Sejak diluncurkan pada 2021, program pinjaman tanpa bunga yang dikelola BPR Martapura tersebut telah menjangkau 19 kecamatan hingga Mei 2026. Mayoritas penerima manfaat berasal dari sektor pertanian, perikanan, perdagangan, hingga pelaku UMKM skala kecil di desa-desa terpencil.
Kepala BPR Martapura, Ari Rosadi mengatakan, sebagian besar nasabah Kurma Manis berasal dari daerah yang minim akses layanan keuangan formal.
“Nasabah kami kebanyakan ada di pelosok. Daerah yang kami kunjungi seperti Aluh-Aluh, kami survei harus naik kapal. Yang bank umum tidak masuk, Kurma Manis BPR bisa masuk. Mereka betul-betul memerlukan dan tidak tersentuh lembaga keuangan lain,” ujarnya di kantor BPR Martapura, Jumat (8/5/2026) pagi.
Menurut Ari, hingga tahap kelima pelaksanaan program, sebanyak 1.139 nasabah telah menerima manfaat pinjaman modal tanpa bunga tersebut. Sementara jumlah pelaku usaha di Kabupaten Banjar saat ini mencapai lebih dari 67 ribu orang.
Ia mengungkapkan, program Kurma Manis masih membuka peluang bagi masyarakat yang ingin mengembangkan usaha, karena ketersediaan anggaran pada 2026 masih mencukupi.
“Silakan kepada para pelaku usaha di wilayah Kabupaten Banjar, baik sektor perikanan, pertanian, perkebunan maupun perdagangan untuk mengajukan permohonan pinjaman Kurma Manis di BPR Martapura,” katanya.

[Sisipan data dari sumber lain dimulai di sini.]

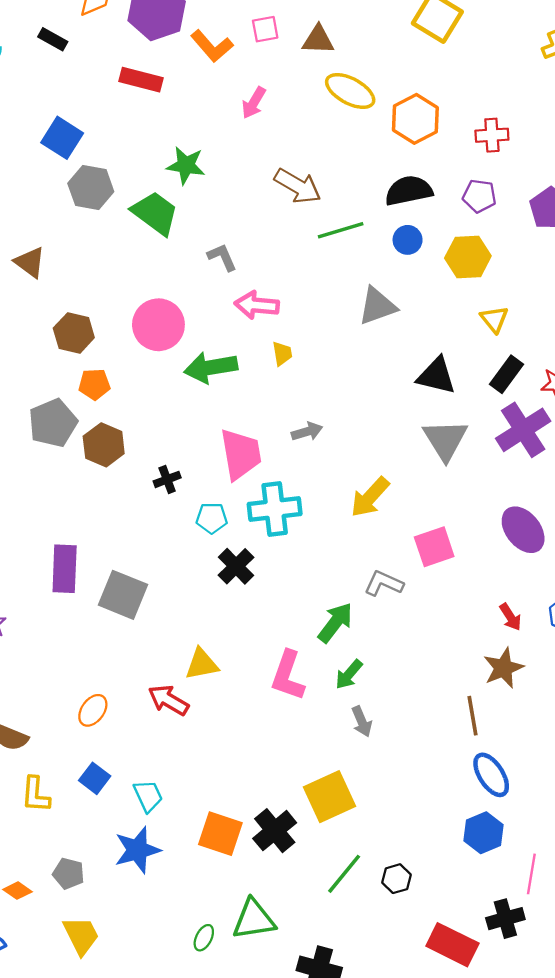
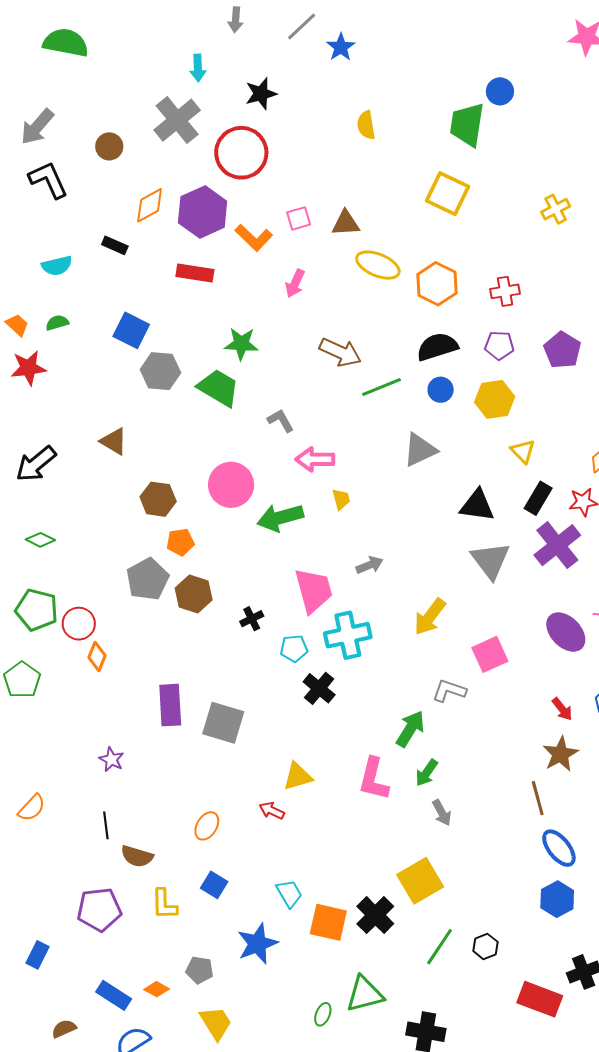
red arrow: (168, 700) -> (272, 811), size x0.7
cyan trapezoid: (148, 796) -> (289, 893), moved

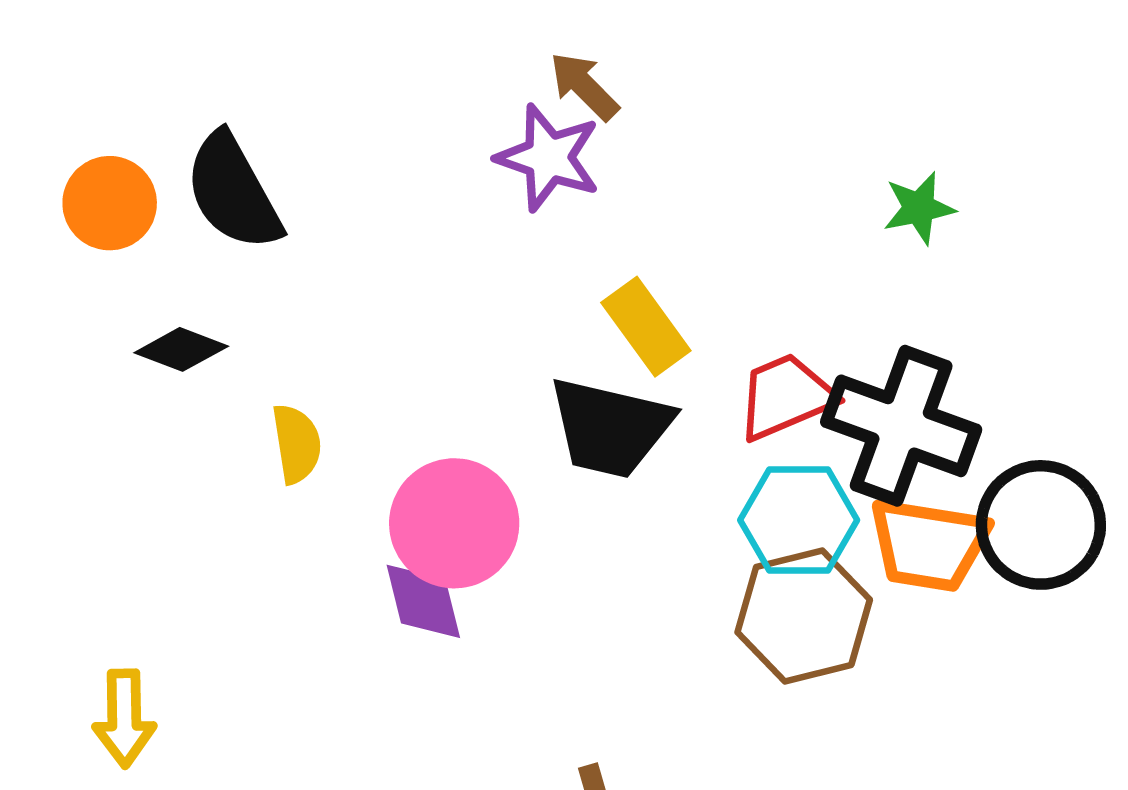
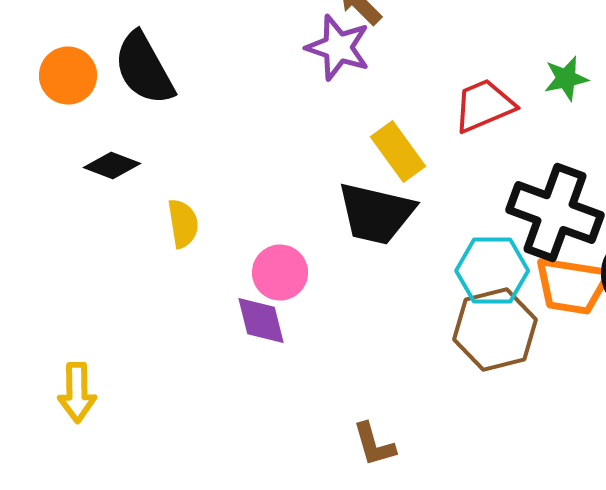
red trapezoid: (786, 397) -> (484, 106), moved
pink circle: (454, 523) -> (280, 273), size x0.7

Dalam proses pengajuan, calon nasabah diwajibkan memperoleh rekomendasi dari instansi terkait seperti Dinas Pertanian, DKPP, maupun DKUMPP Kabupaten Banjar sebelum dilakukan survei lapangan oleh pihak BPR.
“BPR akan cek lapangan, apakah layak atau bagaimana, apakah yang bersangkutan punya pinjaman di mana. Kalau layak, proses di BPR paling lama dua pekan akan cair,” ujarnya.
Program Kurma Manis sendiri memiliki dua jenis pembiayaan, yakni mikro dan super mikro. Untuk kategori mikro, pinjaman hingga Rp5 juta dapat diperoleh tanpa agunan. Sedangkan pinjaman super mikro mulai Rp5 juta hingga Rp110 juta wajib menggunakan agunan.
Ari menegaskan, program tersebut memberi dampak positif terhadap pertumbuhan ekonomi masyarakat sekaligus berkontribusi pada peningkatan pendapatan daerah.
“Kita sangat mengapresiasi pemerintah daerah dengan penyertaan modalnya, sehingga Kurma Manis tetap berjalan di samping program lainnya di BPR. Alhamdulillah kita bisa memberikan kontribusi PAD hampir Rp1 miliar pada 2025,” tutupnya.